けんぞーの毒独読書第10冊
「報われないから美しい」
2006/01/04(水) 配信
 大晦日に『女王の教室』再放送で号泣→不貞寝。レコ大も紅白もすっとばして、腫れた目で時計をみれば、おめでとう新年!だったという、体たらくにもほどがある年越しに、今年も悲壮が滲むけんぞーです(自分で言ってりゃ世話ない)。みなさん、明けましておめでとうございます。
 年末から正月にかけて、あろうことか読書欲が疼き(え?)ここ1週間で3冊ほど平らげまして、潤沢なネタストックを抱えた状態で新年1発目のメルマガを迎えることができました。その中から1冊をご紹介。どうせなら3冊いっぺんに!といきたいところですが、当方そんな器用じゃありませんので、あしからず。

■容疑者Xの献身
 天才数学者でありながら冴えない高校教師に甘んじる石神は、愛する隣人の起こした殺人の隠蔽に手を貸す。物理学者の湯川は果たして真相に迫れるか…!?
 ずんぐりした体格にメガネ奥の糸目。およそノンケ恋愛市場での美醜ヒエラルキーの最下層に位置すると思われる数学教師・石神は、隣に住む母娘がうっかり殺してしまった死体を前にその抜群の明晰さをもって隠蔽工作を即座に構築するわけですが、それというのも母・靖子に気があるからなんです。でも靖子的には石神はめっぽうイケず、彼の協力が自分への好意からくるものと知りつつも別の二枚目とちょっといい仲になったりして、この女もよくやるよ!な感じ。いや、まあねえ、いくら恩があるとはいえ色恋は別モンだし。でもね、石神タンたらそれすら受け止め母娘を守るべく警察の追求に超然と手を打っていくのですよ。なんなのこの人! なんでそんなに意地らしいの! その優しさがけんぞーに向くことはないの! …ないですね。そもそも実在しませんしね。

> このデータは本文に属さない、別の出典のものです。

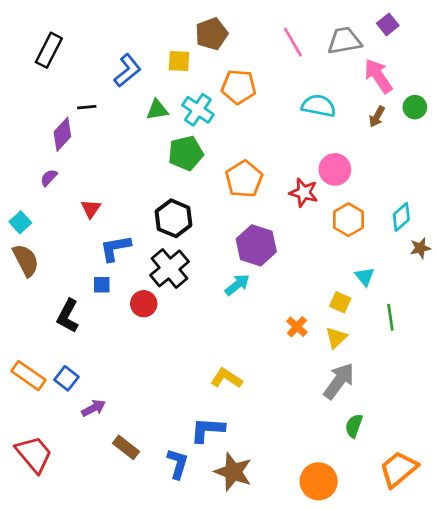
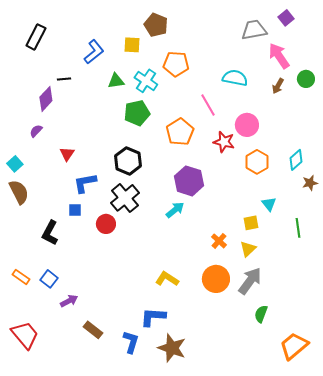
brown pentagon: (212, 34) -> (156, 25), turned -30
pink line: (293, 42) -> (208, 105), moved
yellow square: (340, 302) -> (251, 223), turned -35
green line: (390, 317) -> (298, 228), moved
orange rectangle: (28, 376) -> (21, 277), size x0.7
orange circle: (319, 481) -> (216, 279), moved

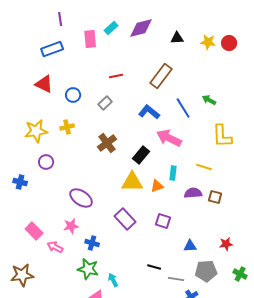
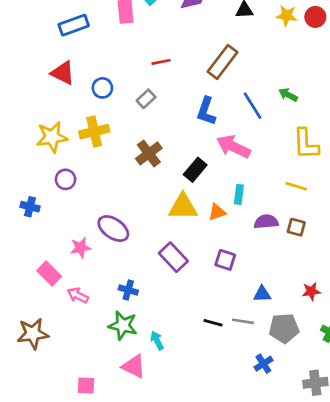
blue L-shape: (149, 112) -> (206, 111), turned -110
yellow cross: (67, 127) -> (94, 132), size x1.5
yellow line: (204, 167) -> (296, 186), moved
pink star: (71, 226) -> (81, 248), moved
gray line: (176, 279) -> (243, 321), moved

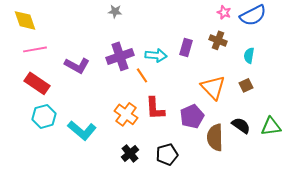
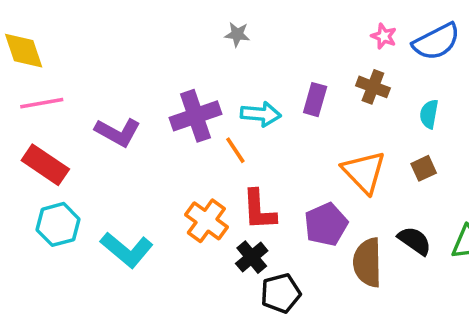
gray star: (115, 11) -> (237, 34), moved
black cross: (130, 153) -> (252, 257), moved

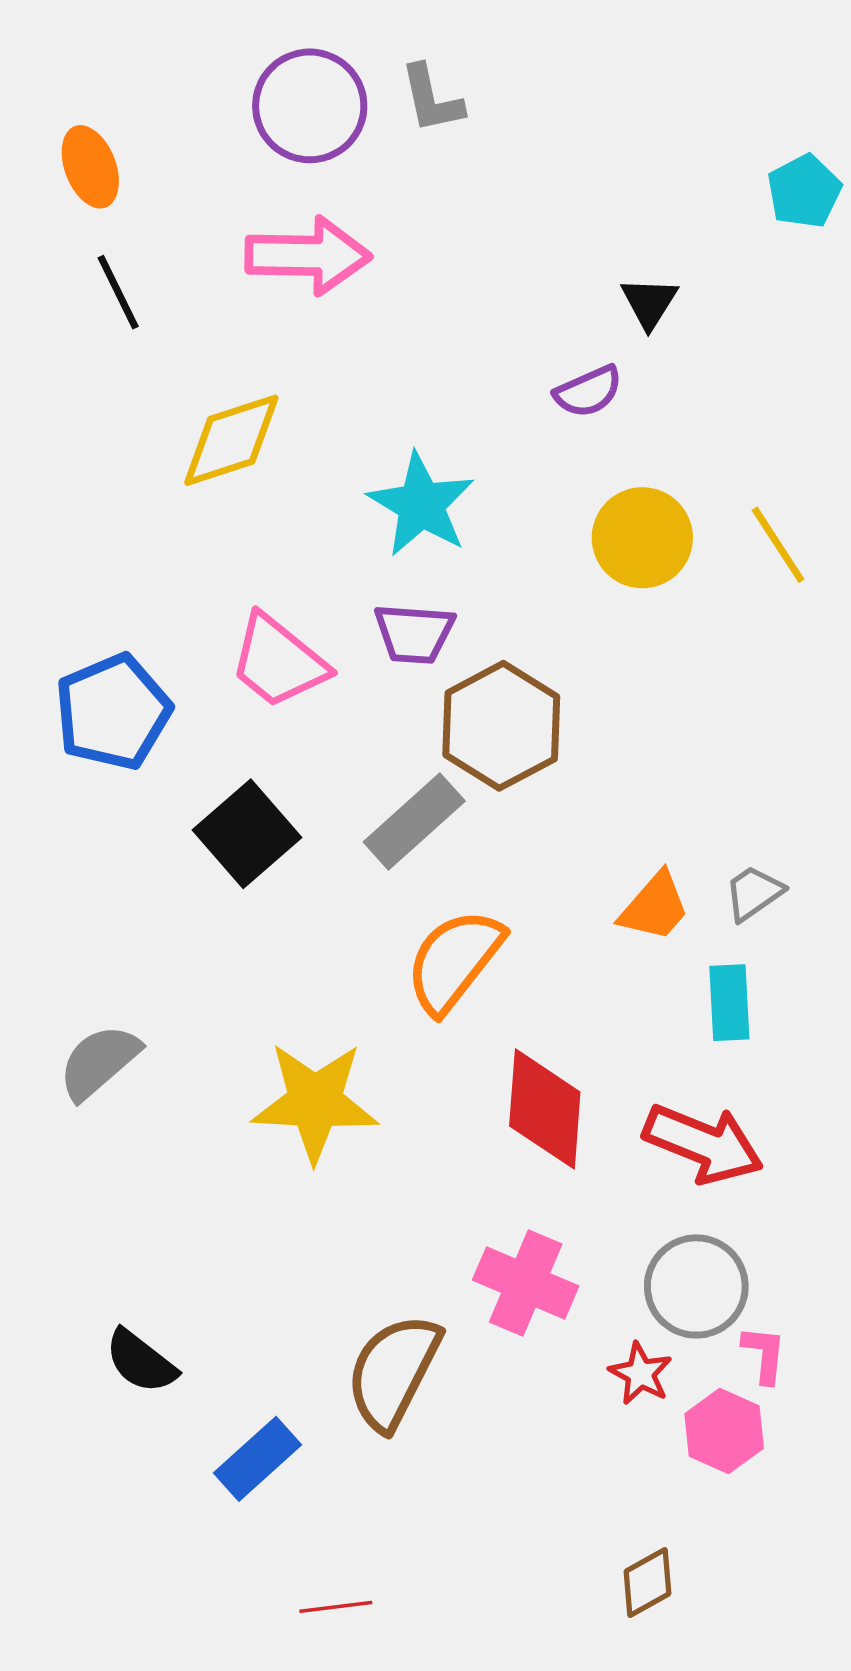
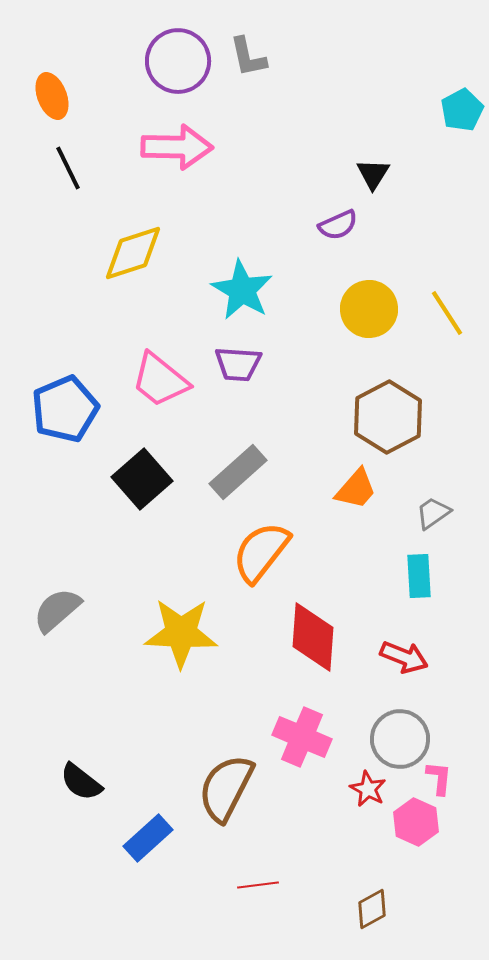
brown hexagon: (501, 726) -> (388, 417), moved
orange trapezoid: (654, 907) -> (356, 489), moved
red arrow: (703, 1144) -> (404, 657), size x0.7
red line: (336, 1607) -> (258, 885), moved

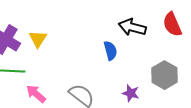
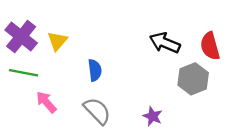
blue semicircle: (110, 51) -> (95, 70), moved
gray hexagon: (164, 75) -> (193, 79), moved

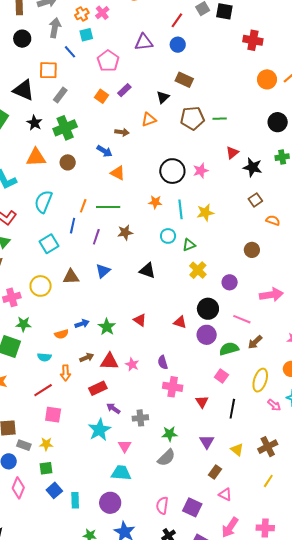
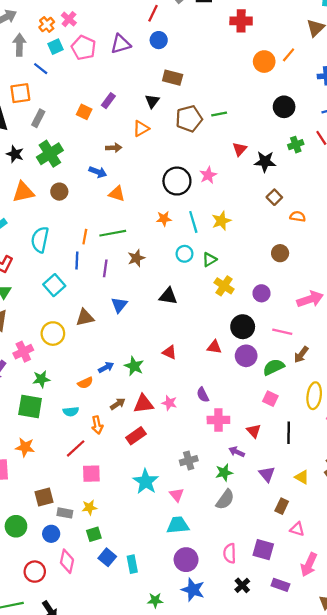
pink pentagon: (108, 61) -> (84, 48), moved
purple arrow: (113, 408) -> (237, 452), moved
purple circle: (110, 503) -> (186, 560), moved

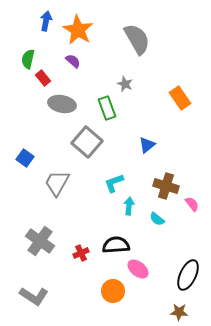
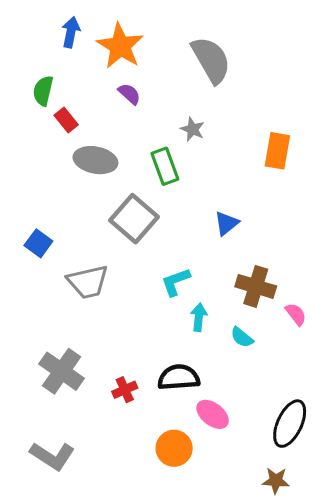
purple semicircle: (73, 61) -> (129, 94), moved
orange rectangle: (180, 98) -> (277, 151), turned 45
gray trapezoid: (57, 183) -> (88, 282), turned -132

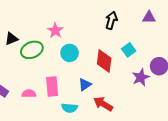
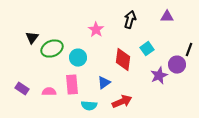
pink star: (55, 31) -> (96, 30), moved
black triangle: (12, 39) -> (32, 38), turned -32
cyan circle: (70, 53) -> (78, 58), moved
red arrow: (103, 104) -> (122, 102), turned 126

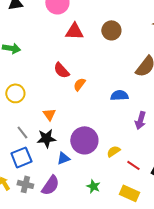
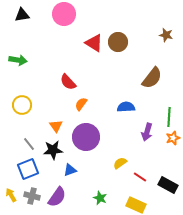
red triangle: (74, 31) -> (94, 43), moved, turned 30
orange semicircle: (79, 84) -> (81, 104), moved
purple circle: (84, 140) -> (86, 137), moved

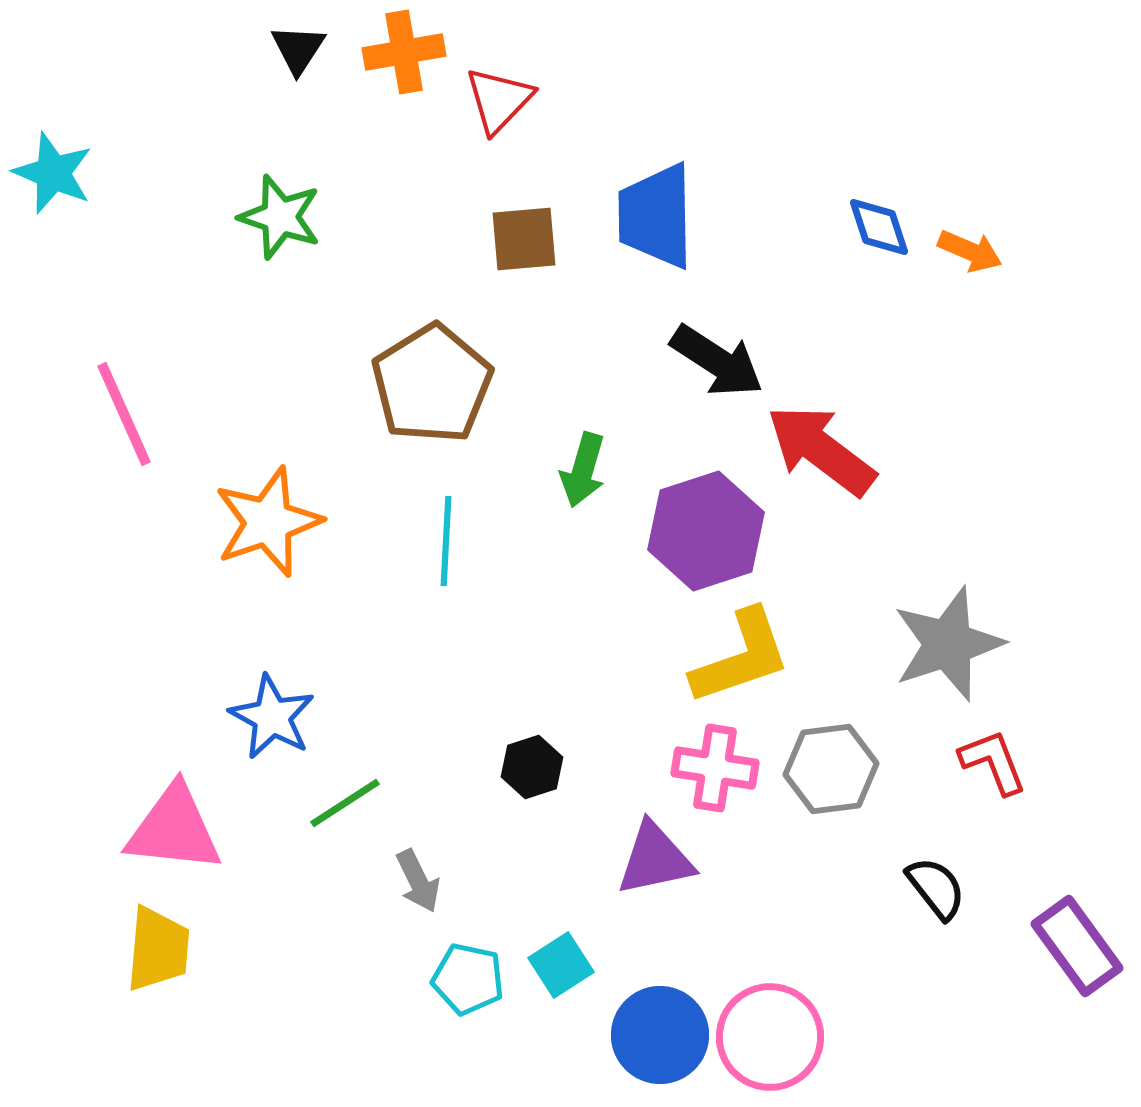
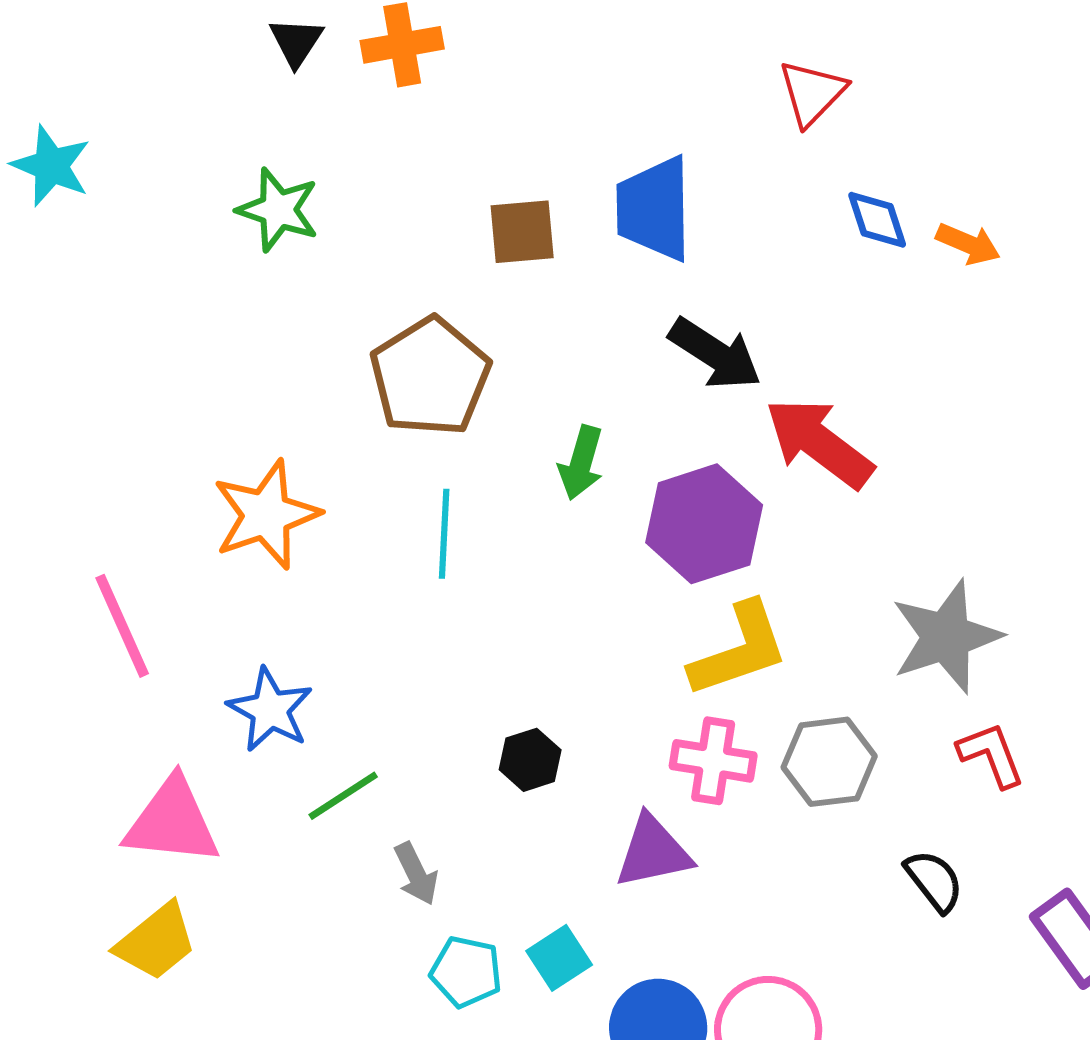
red triangle: (499, 100) -> (812, 93), moved
pink line: (124, 414) -> (122, 626), moved
yellow trapezoid: (158, 949) -> (156, 942), turned 46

 石神がどんなトリックを使い犯行の隠蔽を行ったのか?というのが物語の主題なわけですが、真相に迫るほどに石神の愛の輪郭が浮き彫りになるラブストーリー的な要素も孕んでいて、それこそがこのミステリーに特別な深みをもたらしているんです。罪をも厭わない石神の愛情表現こそ悲しいものでしたが、だからこそ純愛たりえる。というのは不謹慎でしょうか? まあそういった背徳の美学は、文学の世界でこそ活きるのかもしれませんね。リアルで実践されたらヒくわ(嘘。感動すると思う。ブスでごめんなさい…)。